The Eagle Ford, Bakken and other operating areas often prove to be challenging areas for the successful, long-term operation of gas lift valves due to numerous factors which may compromise the efficiency of the installation and reduce production and life expectancy of the valve. These factors may include well bore heat, well bore fluids and gases, well bore contaminants and debris, offset fracturing activity, natural formation pressure and introduced, non-naturally occurring pressure. 
Wellbore heat and wellbore fluids act to degrade sealing components by causing expansion and contraction or other deformities of the elastomer, while wellbore gases can also cause degradation of sealing components by permeating into the sealing elastomers. Wellbore contaminants and debris may find their way into the dome bore thus contaminating the valve core causing sticking and/or find their way into the charged chamber.

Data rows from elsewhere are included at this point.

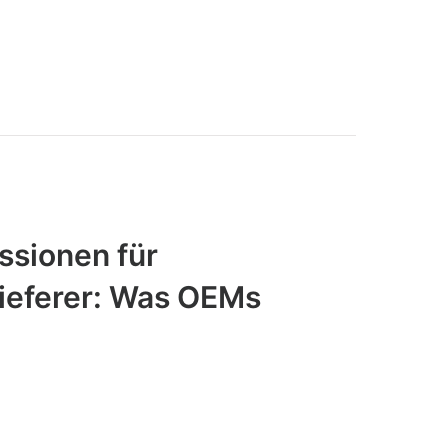
sionen für
ieferer: Was OEMs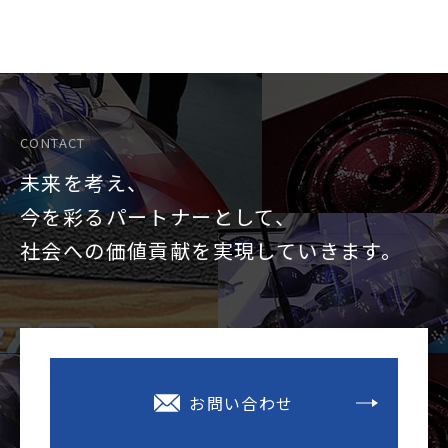
CONTACT
未来を考え、
今を彩るパートナーとして、
社会への価値貢献を
実現していきます。
お問い合わせ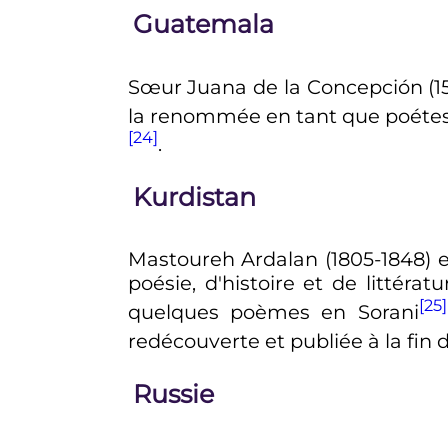
Guatemala
Sœur Juana de la Concepción (1
la renommée en tant que poéte
[24]
.
Kurdistan
Mastoureh Ardalan (1805-1848) 
poésie, d'histoire et de littéra
[25]
quelques poèmes en Sorani
redécouverte et publiée à la fin
Russie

Offset fracturing activity can damage the elastomer or can increase the set pressure in the bellows reducing integrity of the valve.


The robust gas lift valve, suitable for harsh environments, provides a series of multi-layer protection from the negative effects associated with these factors, thus serving to increase the operational success and runtime longevity of the gas lift valve(s) utilized in the system. 


The paper discusses current issues seen with traditional injection pressure operated gas lift valves. Additionally, this paper explains both the similarities and differences between common gas lift valves and the robust Warden valve highlighting the benefits of the Warden gas lift valve.


Results showing improvements in gas lift system operation, a decrease in operator interventions and increased longevity of equipment in these challenging environments are presented in this paper.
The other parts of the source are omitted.